The mission of the Bank Street Center for Children's Literature is to create, identify, and advocate for the highest quality literature for all children from infancy through adolescence. In so doing, we seek to help ensure that such literature is readily accessible to every child throughout America, and to foster in parents, educators, and policy makers a commitment to the principle that good literature is fundamental to literacy, learning, and social-emotional, and aesthetic development at all levels of childhood education.

Through the establishment of the Center, Bank Street seeks to address a growing challenge: the diminishing use of children's literature in literacy programs, particularly in the early grades. As a result, many children are finding it much more difficult to "engage" in their own learning. Engaging children in literature and learning is what the Bank Street Center for Children's Literature is all about. Learning to read gives a child a tool for acquiring information. Loving to read equips a child with a whole set of tools for developing a rich, imaginative, and fully experienced life.

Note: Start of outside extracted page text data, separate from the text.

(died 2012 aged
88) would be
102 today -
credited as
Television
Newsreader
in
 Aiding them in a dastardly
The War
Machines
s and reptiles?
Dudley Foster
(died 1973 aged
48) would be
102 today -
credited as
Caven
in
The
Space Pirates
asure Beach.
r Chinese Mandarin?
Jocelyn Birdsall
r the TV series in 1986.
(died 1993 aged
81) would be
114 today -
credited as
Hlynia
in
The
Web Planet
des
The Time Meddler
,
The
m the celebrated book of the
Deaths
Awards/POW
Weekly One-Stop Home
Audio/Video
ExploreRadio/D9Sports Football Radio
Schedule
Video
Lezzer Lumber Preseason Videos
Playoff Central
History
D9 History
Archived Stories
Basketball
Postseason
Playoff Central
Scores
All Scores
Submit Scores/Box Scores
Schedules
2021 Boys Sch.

The three distinguished affiliates of the new Center are:

The Bank Street Writers Lab: Bank Street founder Lucy Sprague Mitchell published her pioneering Here and Now Story Book, in 1921. It dealt with the everyday lives and concerns of children - a big departure from the era's fairy and morality tales. Deeply concerned with children's literature, Mrs. Mitchell created the Bank Street Writers Lab, a workshop for professional writers allied with Bank Street, in October 1937. Early members included Margaret Wise Brown, Ruth Krauss, Eve Merriam, Edith Thacher Hurd, Clement Hurd, Claudia Lewis, and Irma Simonton Black. A later member was Maurice Sendak. Over the years, other Lab members came to include many award winners, including Newbery winners Emily Neville and Joan Blos, and Caldecott winner Mordicai Gerstein. In the 1960's, Writers Lab members worked on The Bank Street Readers series, published by Macmillan, the first readers to feature the daily experiences of multi-ethnic urban children. The Readers changed the entire nature of early childhood literacy teaching, which until then featured only all white children in an all white suburb.

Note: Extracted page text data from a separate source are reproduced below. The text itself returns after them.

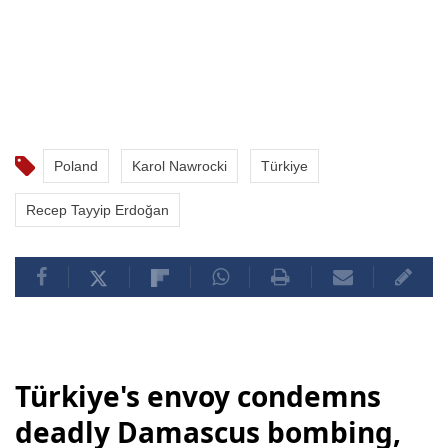
Poland
Karol Nawrocki
Türkiye
Recep Tayyip Erdoğan
Türkiye's envoy condemns
deadly Damascus bombing,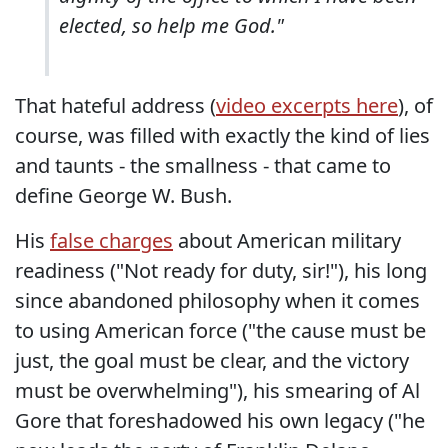
elected, so help me God."
That hateful address (
video excerpts here
), of
course, was filled with exactly the kind of lies
and taunts - the smallness - that came to
define George W. Bush.
His
false charges
about American military
readiness ("Not ready for duty, sir!"), his long
since abandoned philosophy when it comes
to using American force ("the cause must be
just, the goal must be clear, and the victory
must be overwhelming"), his smearing of Al
Gore that foreshadowed his own legacy ("he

October 2007 is the 70th anniversary of the Bank Street Writers Lab; 2007 is also the 40th anniversary of The Bank Street Readers.

The Children's Book Committee (CBC) came to Bank Street in 1977. Founded in 1912 as an arm of the Child Study Association of America, its mandate was to help parents find appropriate books for children. At Bank Street, it continued and expanded that work with an annual annotated guide, The Best Children's Books of the Year, with data on more than 600 titles arranged by age (pre-school to 14) and categories. It also issues a once-every-three-years volume, Books to Read Aloud With Children of All Ages. The CBC also presents three annual children's book prizes in fiction, non-fiction, and poetry.

The Irma S. and James H. Black Picture Book Award was established in 1972 to honor the memory of Irma Simonton Black, a founding member of the Writers Lab, and that of her husband, James H. Black. Children in 13 schools vote to choose the winner and the two or three runners-up. The award medallion was designed by Irma's friend, Maurice Sendak (a former member of the Writers Lab), and depicts three dancing figures with books: Irma, Maurice's dog Jenny, and Maurice.